That sound you hear? It might just be the synchronised thunk of ten thousand jaws hitting the floor. ‘Inlet’ is the first Hum album in more than two decades you see. And it has come out of absolutely nowhere.
This doesn’t even fit the modern definition of a ‘surprise release’. There was zero build-up here- no teases, no winks, no nods. In 2016 (practically a lifetime ago these days) the Illinois outfit hinted that they might, maybe, one day write new material but there was no more recent suggestion that anything was progressing, let alone finished. Instead, the band sent one midweek tweet, “Hum is happy to announce the release of our new album, Inlet.”, added the record to your streaming service of choice, and sat back. Their subsequent marketing strategy has amounted to little more than a contented shrug.
That’s all incredibly on brand of course. From 1991 to 1998, Hum- the quartet of Matt Talbott, Tim Lash, Jeff Dimpsey, and Bryan St. Pere- released four albums of increasingly spellbinding quality and while they flirted with major labels and even had a ‘moderate’ hit single, they never really played the industry game. They recorded a cover of a Police song for a movie soundtrack and said “whatever” to their music being used on commercials, but also inexplicably dressed up like animals on TV, never diluted their sound, and produced their most challenging album just when something palatable might have made them millionaires. They split in 2000, but, despite almost complete radio silence, their legend has only grown since.
‘Inlet’ isn’t burdened by its significance. It’s a heavy record but it’s never weighed down by history or legacy or expectation. It has every sonic element fans might expect- slow-motion afterburner distortion, dense, complex arrangements, Talbott’s steady, almost-disconnected vocals- and more.

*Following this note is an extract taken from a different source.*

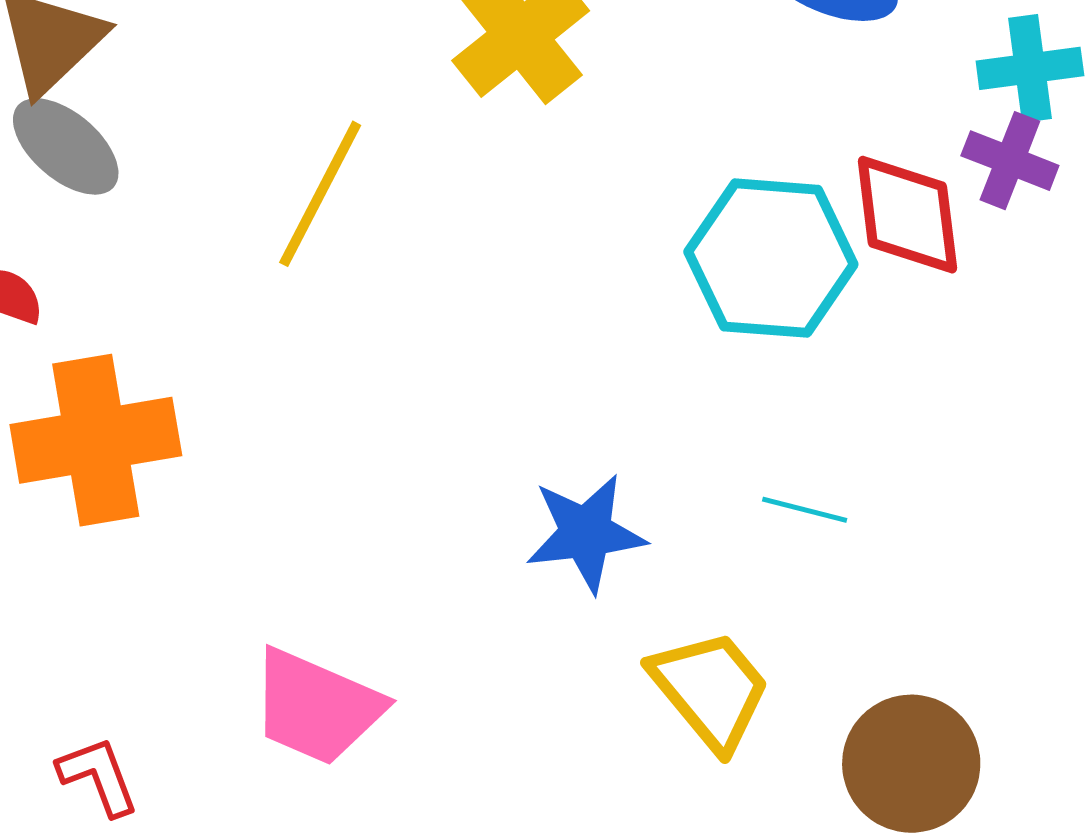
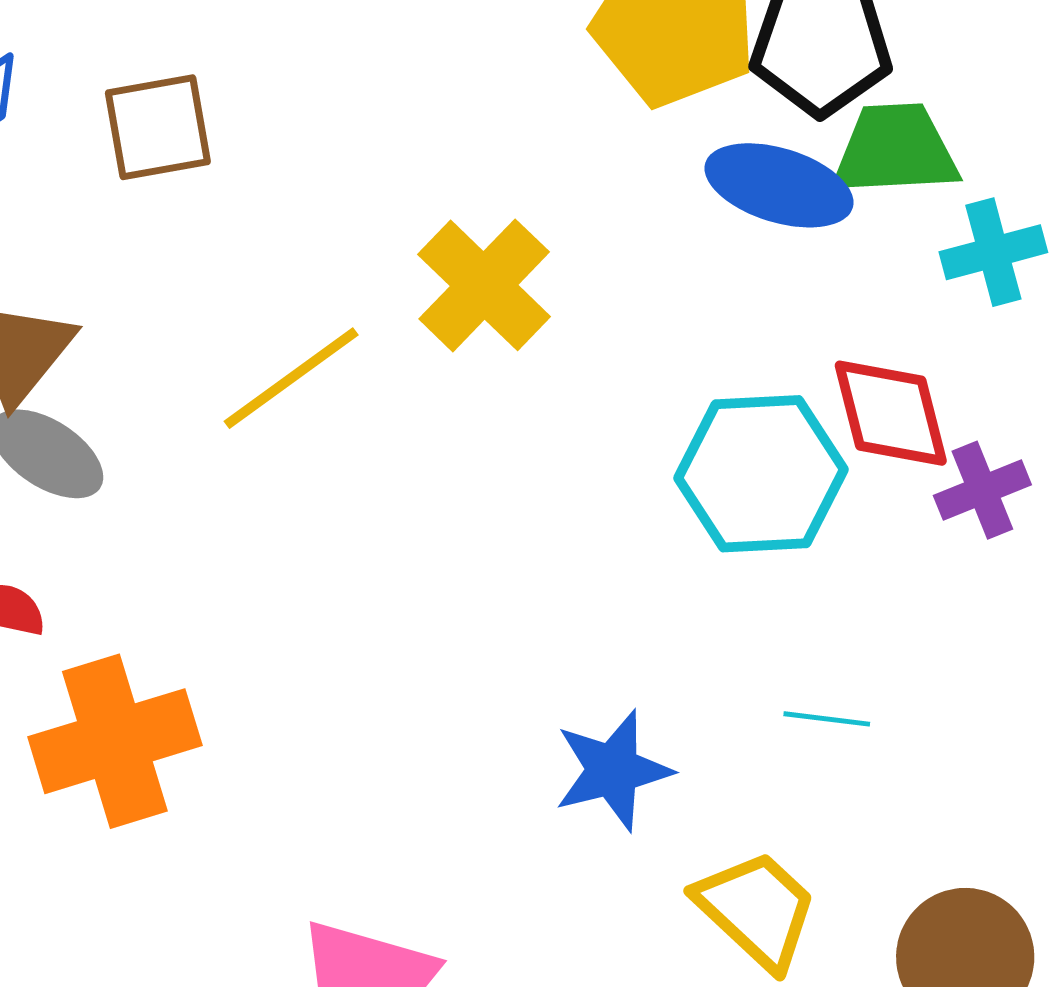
purple cross: (1010, 161) -> (982, 490), moved, turned -36
yellow line: (320, 194) -> (291, 378), moved, turned 34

But, unlike some other recent rock comeback records, it also maintains the magic, mysterious ingredients that made its makers special in the first place. It sounds like Hum, sure, but it feels like Hum too.

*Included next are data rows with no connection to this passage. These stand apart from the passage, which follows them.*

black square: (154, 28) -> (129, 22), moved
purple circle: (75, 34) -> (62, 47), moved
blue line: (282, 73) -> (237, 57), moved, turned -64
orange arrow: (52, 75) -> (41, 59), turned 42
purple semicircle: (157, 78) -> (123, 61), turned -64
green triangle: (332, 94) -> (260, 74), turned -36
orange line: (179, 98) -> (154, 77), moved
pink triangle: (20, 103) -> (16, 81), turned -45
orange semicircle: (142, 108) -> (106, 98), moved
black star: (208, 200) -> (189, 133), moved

Opener, ‘Waves’ is so good to hear. A ten-ton comfort blanket. It combines rippling, uplifting, stardust melodies and warm, grungy, quicksand rhythms while Talbott conjures images worthy of a band considered space rock pioneers (“The sunlight drips from the trees and forms in pools”). ‘In the Den’ double times a stoner riff into lift-off, and the relatively light and lithe ‘Step Into You’ is the most likely candidate for another ‘moderate’ hit.
Hum might even get accused of playing safe here- it wouldn’t be wholly surprising if they revealed these songs were recorded at the turn of the century and kept on ice until now- but they haven’t just picked off where they left off. Instead they’ve explored and expanded every facet of their fluid sound and seem to have found the most joy in the loudest, heaviest (but never aggressive), and perhaps least digestible corners. They aren’t afraid to go long here either. Half of the tracks are lengthier than anything the band have done before and although tones and pace shift slowly, the time never drags. The band are known for their meticulous nature but there are little details everywhere here, waiting to be discovered, demanding repeat listens.
‘Inlet’ only gets better as it goes as well. ‘The Summoning’ is a surprisingly, satisfyingly nasty piece of work, perhaps the first Hum song to encourage a headbang, the pulsing finish of ‘Folding’ is fascinating enough to have been extended for another five minutes, and the long, yearning tones of ‘Shapeshifter’, maybe the best song here, are enough to make you bust out crying.
There’s a reason Hum are so content with what they have here then. Oblivious to fashion or trends, focussed solely on the sounds the band wanted to continue to explore, ‘Inlet’ doesn’t just feel like a tidy or timely comeback, it feels like a vital one. It is safe to say that if the first moments of ‘Waves’ don’t strike a chord, none of the following chords will either, but for new listeners willing to take the ride and anyone still picking their jaw up off the floor, Hum have worked wonders here.